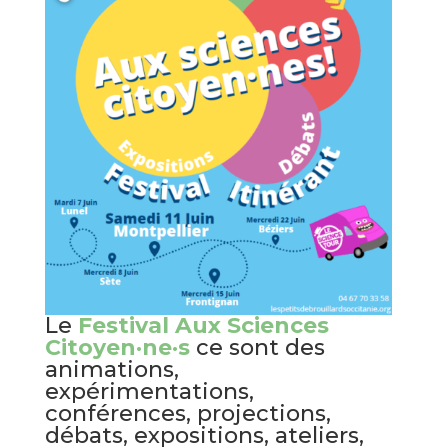
Le
Festival Aux Sciences
Citoyen·ne·s
ce sont des
animations,
expérimentations,
conférences, projections,
débats, expositions, ateliers,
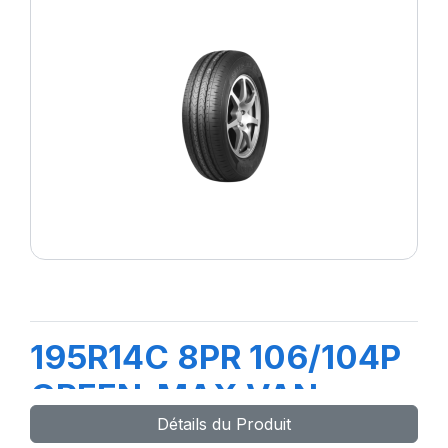
195R14C 8PR 106/104P
GREEN-MAX VAN
Détails du Produit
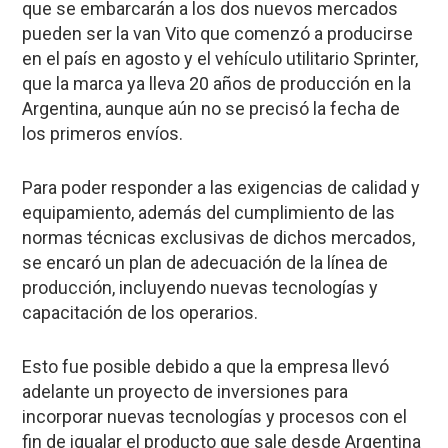
que se embarcarán a los dos nuevos mercados
pueden ser la van Vito que comenzó a producirse
en el país en agosto y el vehículo utilitario Sprinter,
que la marca ya lleva 20 años de producción en la
Argentina, aunque aún no se precisó la fecha de
los primeros envíos.
Para poder responder a las exigencias de calidad y
equipamiento, además del cumplimiento de las
normas técnicas exclusivas de dichos mercados,
se encaró un plan de adecuación de la línea de
producción, incluyendo nuevas tecnologías y
capacitación de los operarios.
Esto fue posible debido a que la empresa llevó
adelante un proyecto de inversiones para
incorporar nuevas tecnologías y procesos con el
fin de igualar el producto que sale desde Argentina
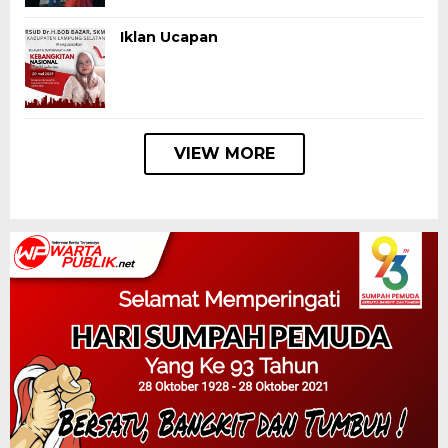
Iklan Ucapan
VIEW MORE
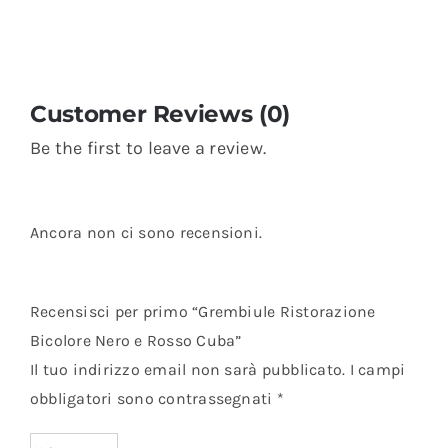
Customer Reviews (0)
Be the first to leave a review.
Ancora non ci sono recensioni.
Recensisci per primo “Grembiule Ristorazione
Bicolore Nero e Rosso Cuba”
Il tuo indirizzo email non sarà pubblicato.
I campi
obbligatori sono contrassegnati
*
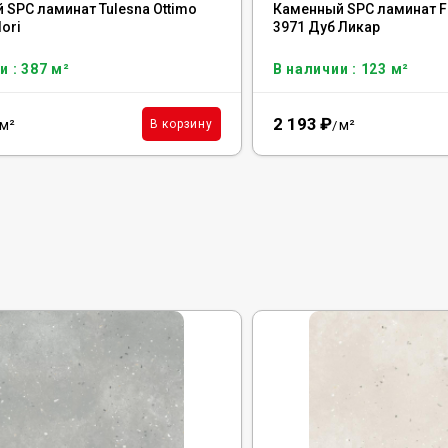
 SPC ламинат Tulesna Ottimo
Каменный SPC ламинат F
lori
3971 Дуб Ликар
и : 387 м²
В наличии : 123 м²
2 193
₽
м²
м²
В корзину
/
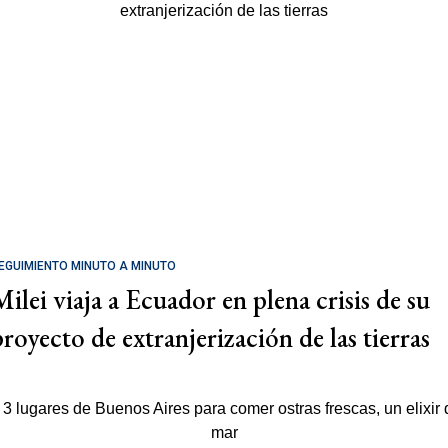
EGUIMIENTO MINUTO A MINUTO
Milei viaja a Ecuador en plena crisis de su
proyecto de extranjerización de las tierras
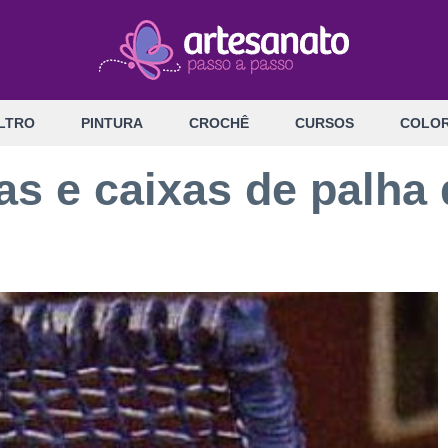
LTRO
PINTURA
CROCHÊ
CURSOS
COLOR
as e caixas de palha 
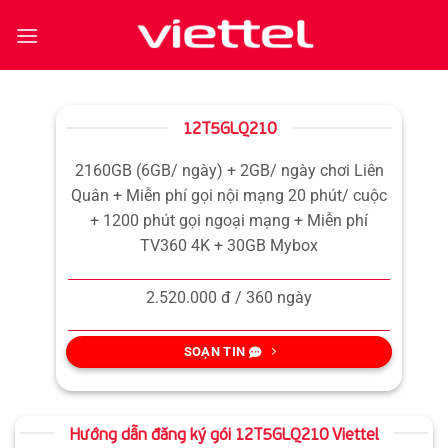
Bỏ
qua
nội
dung
12T5GLQ210
2160GB (6GB/ ngày) + 2GB/ ngày chơi Liên
Quân + Miễn phí gọi nội mạng 20 phút/ cuộc
+ 1200 phút gọi ngoại mạng + Miễn phí
TV360 4K + 30GB Mybox
2.520.000 đ / 360 ngày
SOẠN TIN
Hướng dẫn đăng ký gói 12T5GLQ210 Viettel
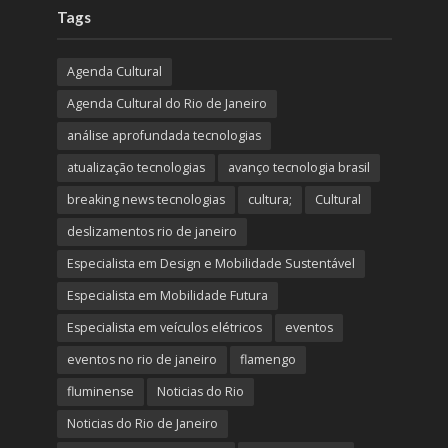
Tags
Agenda Cultural
Agenda Cultural do Rio de Janeiro
análise aprofundada tecnologias
atualização tecnologias
avanço tecnologia brasil
breaking news tecnologias
cultura;
Cultural
deslizamentos rio de janeiro
Especialista em Design e Mobilidade Sustentável
Especialista em Mobilidade Futura
Especialista em veículos elétricos
eventos
eventos no rio de janeiro
flamengo
fluminense
Noticias do Rio
Noticias do Rio de Janeiro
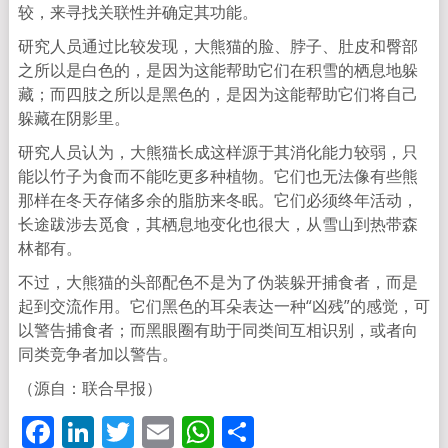
较，来寻找关联性并确定其功能。
研究人员通过比较发现，大熊猫的脸、脖子、肚皮和臀部
之所以是白色的，是因为这能帮助它们在积雪的栖息地躲
藏；而四肢之所以是黑色的，是因为这能帮助它们将自己
躲藏在阴影里。
研究人员认为，大熊猫长成这样源于其消化能力较弱，只
能以竹子为食而不能吃更多种植物。它们也无法像有些熊
那样在冬天存储多余的脂肪来冬眠。它们必须终年活动，
长途跋涉去觅食，其栖息地变化也很大，从雪山到热带森
林都有。
不过，大熊猫的头部配色不是为了伪装躲开捕食者，而是
起到交流作用。它们黑色的耳朵表达一种“凶残”的感觉，可
以警告捕食者；而黑眼圈有助于同类间互相识别，或者向
同类竞争者加以警告。
（源自：联合早报）
Facebook
LinkedIn
Twitter
Email
WhatsApp
分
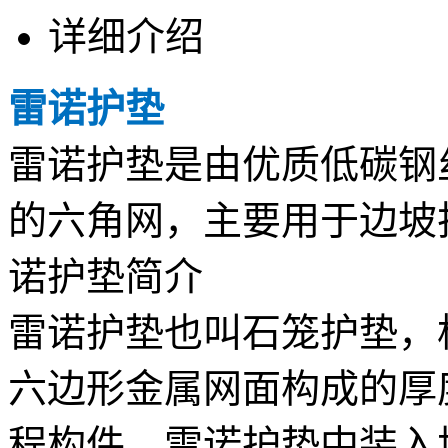
详细介绍
雷诺护垫
雷诺护垫是由优质低碳钢
的六角网，主要用于边坡
诺护垫简介
雷诺护垫也叫石笼护垫，
六边形金属网面构成的厚
程构件。雷诺护垫中装入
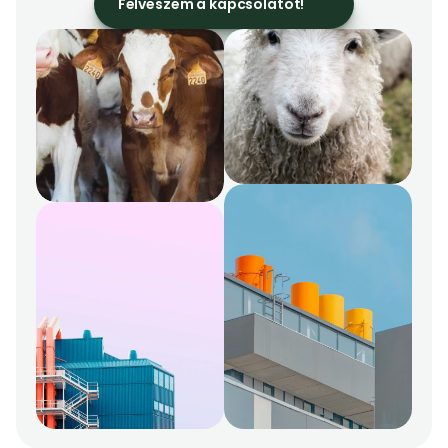
Felveszem a kapcsolatot!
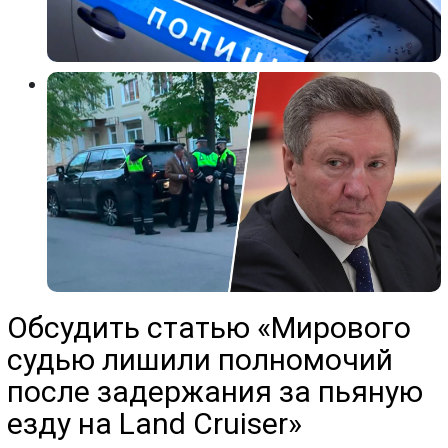
Обсудить статью «Мирового
судью лишили полномочий
после задержания за пьяную
езду на Land Cruiser»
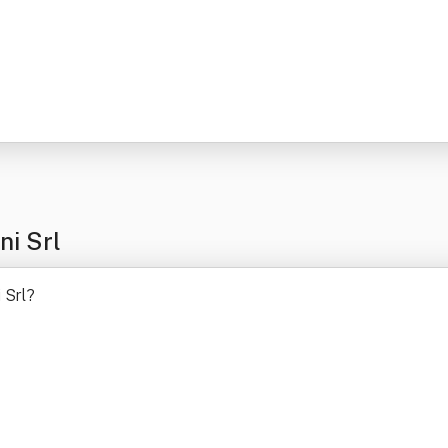
i Srl
 Srl
?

### Assignment
Write out exactly the run of lines above that starts at the line containing "adelante un proyecto de inversiones para" and ends at the line containing "Agenda Cultural do Rio de Janeiro". Include both, and leave the pictures out.

### Result below
adelante un proyecto de inversiones para
incorporar nuevas tecnologías y procesos con el
fin de igualar el producto que sale desde Argentina
Iklan Ucapan
VIEW MORE
Customer Reviews (0)
Be the first to leave a review.
Ancora non ci sono recensioni.
Recensisci per primo “Grembiule Ristorazione
Bicolore Nero e Rosso Cuba”
Il tuo indirizzo email non sarà pubblicato.
I campi
obbligatori sono contrassegnati
*
 SPC ламинат Tulesna Ottimo
Каменный SPC ламинат F
lori
3971 Дуб Ликар
и : 387 м²
В наличии : 123 м²
2 193
₽
м²
м²
В корзину
/
EGUIMIENTO MINUTO A MINUTO
Milei viaja a Ecuador en plena crisis de su
proyecto de extranjerización de las tierras
LTRO
PINTURA
CROCHÊ
CURSOS
COLOR
as e caixas de palha 
Bỏ
qua
nội
dung
12T5GLQ210
2160GB (6GB/ ngày) + 2GB/ ngày chơi Liên
Quân + Miễn phí gọi nội mạng 20 phút/ cuộc
+ 1200 phút gọi ngoại mạng + Miễn phí
TV360 4K + 30GB Mybox
2.520.000 đ / 360 ngày
SOẠN TIN
Hướng dẫn đăng ký gói 12T5GLQ210 Viettel
Tags
Agenda Cultural
Agenda Cultural do Rio de Janeiro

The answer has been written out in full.